**Records for this task**
------------------------------------------------------------------------

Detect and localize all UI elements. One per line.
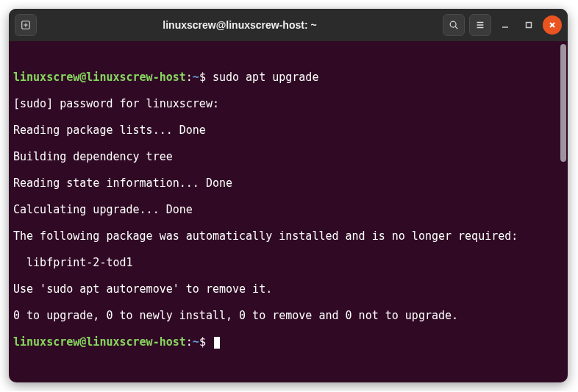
menu-button[interactable] [469, 14, 491, 36]
close-button[interactable] [543, 15, 562, 35]
output-line: libfprint-2-tod1 [13, 256, 563, 269]
output-line: The following package was automatically … [13, 229, 563, 243]
search-icon [449, 20, 459, 30]
output-line: Use 'sudo apt autoremove' to remove it. [13, 282, 563, 296]
titlebar: linuxscrew@linuxscrew-host: ~ [9, 9, 568, 41]
cursor [214, 337, 220, 349]
close-icon [548, 21, 557, 29]
window-title: linuxscrew@linuxscrew-host: ~ [41, 19, 438, 31]
output-line: Calculating upgrade... Done [13, 203, 563, 216]
titlebar-right [443, 14, 562, 36]
output-line: 0 to upgrade, 0 to newly install, 0 to r… [13, 309, 563, 322]
prompt-symbol: $ [199, 335, 206, 349]
minimize-icon [501, 21, 510, 29]
prompt-sep: : [186, 71, 193, 84]
output-line: Reading package lists... Done [13, 124, 563, 137]
prompt-symbol: $ [199, 71, 206, 84]
prompt-user: linuxscrew@linuxscrew-host [13, 71, 186, 84]
output-line: [sudo] password for linuxscrew: [13, 97, 563, 110]
output-line: Reading state information... Done [13, 177, 563, 190]
output-line: Building dependency tree [13, 150, 563, 163]
prompt-path: ~ [193, 335, 199, 349]
prompt-path: ~ [193, 71, 199, 84]
prompt-sep: : [186, 335, 193, 349]
maximize-icon [524, 21, 533, 29]
prompt-line-2: linuxscrew@linuxscrew-host:~$ [13, 335, 563, 349]
new-tab-icon [21, 20, 31, 30]
svg-point-3 [450, 21, 456, 27]
scrollbar[interactable] [560, 44, 566, 162]
hamburger-icon [475, 20, 485, 30]
maximize-button[interactable] [519, 15, 538, 35]
svg-line-4 [455, 26, 457, 29]
terminal-window: linuxscrew@linuxscrew-host: ~ [9, 9, 568, 382]
svg-rect-9 [527, 23, 532, 28]
prompt-line-1: linuxscrew@linuxscrew-host:~$ sudo apt u… [13, 71, 563, 84]
terminal-body[interactable]: linuxscrew@linuxscrew-host:~$ sudo apt u… [9, 41, 568, 382]
new-tab-button[interactable] [15, 14, 37, 36]
command-text: sudo apt upgrade [213, 71, 319, 84]
prompt-user: linuxscrew@linuxscrew-host [13, 335, 186, 349]
minimize-button[interactable] [496, 15, 515, 35]
search-button[interactable] [443, 14, 465, 36]
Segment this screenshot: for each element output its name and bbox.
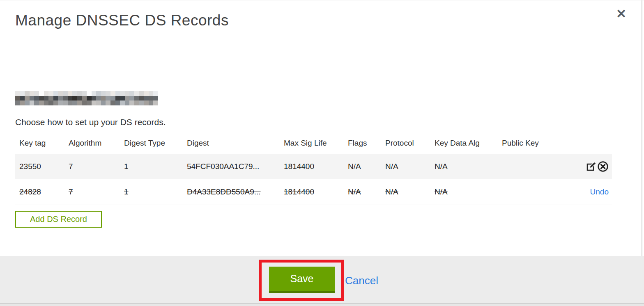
cell-key-data-alg: N/A (435, 187, 448, 196)
delete-record-icon[interactable] (597, 161, 609, 172)
cell-flags: N/A (348, 187, 361, 196)
cell-max-sig-life: 1814400 (284, 162, 314, 171)
cell-protocol: N/A (385, 187, 398, 196)
cell-protocol: N/A (385, 162, 398, 171)
col-header-max-sig-life: Max Sig Life (280, 136, 344, 154)
col-header-protocol: Protocol (381, 136, 430, 154)
cell-algorithm: 7 (69, 162, 73, 171)
col-header-flags: Flags (344, 136, 381, 154)
cell-key-tag: 24828 (19, 187, 41, 196)
cell-algorithm: 7 (69, 187, 73, 196)
redacted-domain-name (15, 91, 158, 105)
cell-flags: N/A (348, 162, 361, 171)
table-row-deleted: 24828 7 1 D4A33E8DD550A9... 1814400 N/A … (15, 179, 612, 205)
col-header-public-key: Public Key (498, 136, 567, 154)
col-header-key-data-alg: Key Data Alg (430, 136, 498, 154)
save-button[interactable]: Save (269, 267, 335, 293)
col-header-digest-type: Digest Type (120, 136, 183, 154)
cell-digest-type: 1 (124, 187, 129, 196)
col-header-algorithm: Algorithm (64, 136, 120, 154)
col-header-key-tag: Key tag (15, 136, 64, 154)
ds-records-table: Key tag Algorithm Digest Type Digest Max… (15, 136, 612, 205)
cell-key-data-alg: N/A (435, 162, 448, 171)
window-bottom-strip (0, 304, 644, 306)
cell-digest: 54FCF030AA1C79... (187, 162, 259, 171)
instruction-text: Choose how to set up your DS records. (15, 117, 166, 127)
add-ds-record-button[interactable]: Add DS Record (15, 211, 102, 228)
cell-digest-type: 1 (124, 162, 129, 171)
cell-key-tag: 23550 (19, 162, 41, 171)
table-row: 23550 7 1 54FCF030AA1C79... 1814400 N/A … (15, 154, 612, 179)
table-header-row: Key tag Algorithm Digest Type Digest Max… (15, 136, 612, 154)
col-header-digest: Digest (183, 136, 280, 154)
col-header-actions (567, 136, 612, 154)
edit-record-icon[interactable] (586, 161, 597, 172)
cell-max-sig-life: 1814400 (284, 187, 314, 196)
cancel-link[interactable]: Cancel (345, 274, 378, 287)
cell-digest: D4A33E8DD550A9... (187, 187, 261, 196)
undo-link[interactable]: Undo (590, 187, 609, 196)
page-title: Manage DNSSEC DS Records (15, 12, 229, 29)
close-icon[interactable]: ✕ (616, 8, 626, 20)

------------------------------------------------------------------------

**About this task**
Lines that contain "data" are to be copied from the records above.

**Expected answer**
cell-key-data-alg: N/A (435, 187, 448, 196)
col-header-key-data-alg: Key Data Alg (430, 136, 498, 154)
cell-key-data-alg: N/A (435, 162, 448, 171)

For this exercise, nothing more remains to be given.